“Afghanistan is more than just the Taliban and the forces loyal to Hamid Karzai’s government. The country also has a ‘third force’ that needs to be given concrete support: I’m referring to the associations and non-governmental organisations (NGO)s of Afghan civil society. That’s why our firm support for the Karzai government must be increasingly tied to two fundamental caveats: the battle against corruption and respect for human rights, especially those of women”. These are the words of the second-in-command at the Italian Foreign Ministry, Staffan de Mistura, formerly the United Nations Secretary General’s Special Representative in Afghanistan.
The Taliban have launched their “spring campaign” in dramatic style. How do you interpret the recent attacks on Kabul and other parts of the country? And how should the international community be equipping itself?

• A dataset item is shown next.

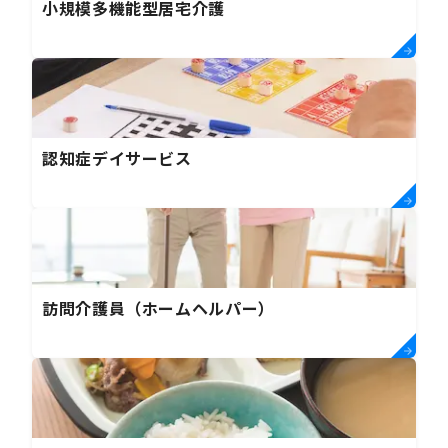
小規模多機能型居宅介護
認知症デイサービス
訪問介護員（ホームヘルパー）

“The first point is: the decision by the Afghan government and the international community engaged in the country to transfer responsibility for security from the latter to the Afghan authorities is both vital and increasingly clear. Point two: at this juncture, the international community must show that the Afghans will not be abandoned for a third time. On the contrary: they will be supported, both in financial terms and with support for civil society. But on two conditions, two caveats that are set in stone”.
What are they?
“The first is that the Afghans, starting with the government and the representative institutions, must show through their actions, and concrete measures, that they intend to fight corruption at all levels, wherever it lurks. The second is no less important and challenging than the first. They must show, once again through their actions and with concrete measures, that they intend to defend human rights and, most especially, women’s rights”.
I’d like to go back to “day one” of the spring offensive, especially the attacks unleashed by the Taliban in the heart of the capital city, Kabul.
“The attacks in Kabul can be read in many ways and assume different meanings depending on the observer’s standpoint. Let’s take things in order. Those attacks are an example of an attempt, which we’ll be seeing repeatedly from both the Taliban and the NATO forces, to mark out their positions just when the negotiations are starting. It’s called hot negotiation and it’s a constant, not just in the Afghan setting, in those crucial stages when parties are getting down to serious negotiations. Another point is that the attacks are open to a double interpretation, each of which contains a grain of truth”.
What is this double interpretation?
“Seen from the Taliban’s perspective, the attacks serve to show the Afghan population, and the international community, that they can strike where they want, they have control over the territory. As seen by the international community engaged on the ground, however, and by the Afghan authorities, they demonstrate that in spite of the Taliban’s worst efforts the attacks can be managed, controlled and contained by the Afghan security forces. With difficulty, but effectively. This double reading of events will be seen again in other situations in the future”.
In view of this fresh outbreak of military operations, the Taliban attacks and the tragic tally of blood paid in Afghanistan, here in Italy – and elsewhere – the debate on “staying, in spite of everything” and “getting out of the Afghan quagmire” is once again current. Are those the options we should be considering?
“Definitely not, is my answer. There’s a third way, and it’s called the Lisbon agreement. That agreement – and this will be made even clearer at the forthcoming NATO summit in Chicago – sets out precise dates and a clear timescale. The only variation possible, without changing the schedule for the military withdrawal, is to gradually reduce the military presence and step up our contribution to development aid for Afghanistan. Bearing in mind, however, the two binding caveats: respect for human rights, especially women’s rights, and rooting out corruption”.
In recent years, especially at the most dramatic junctures, people talk of Afghanistan as though the country only had two “parties”: the Taliban, or insurgents, and the forces loyal to the government. Is that really the case, or is there actually a third force?
“The third force does exist, it’s alive, and in many respects is the true investment in Afghanistan’s future. That third force is civil society, with its associations, its NGOs. A third force that really exists, which is why we need to insist on the two caveats I mentioned earlier.
It is because this organised civil society exists, and is seeking support and recognition, that we must increasingly tie the efforts of the international community, and Italy within that community, to the conditions that will define an Afghanistan that is democratic and plural, which respects human rights and which undertakes to fight corruption. That’s the direction we must follow, not least to provide an answer to the fundamental question we must all ask ourselves, a question which, with its answer, encompass the full meaning of 12 years of commitment and effort in Afghanistan”.
What is the question and what is the answer?
“We entered Afghanistan together, after 9/11, because, as we said so often in those tragic days, ‘we’re all New Yorkers’. Now Osama bin Laden has gone, and Al Qaeda almost has a greater presence elsewhere (Yemen, Somalia) than in Afghanistan. So the true benchmark will be whether – whenever and in what manner we leave – human rights in Afghanistan, and Afghan women, enjoy greater protection than when we arrived. That’s the acid test, the great change to which our future contributions must be tied”.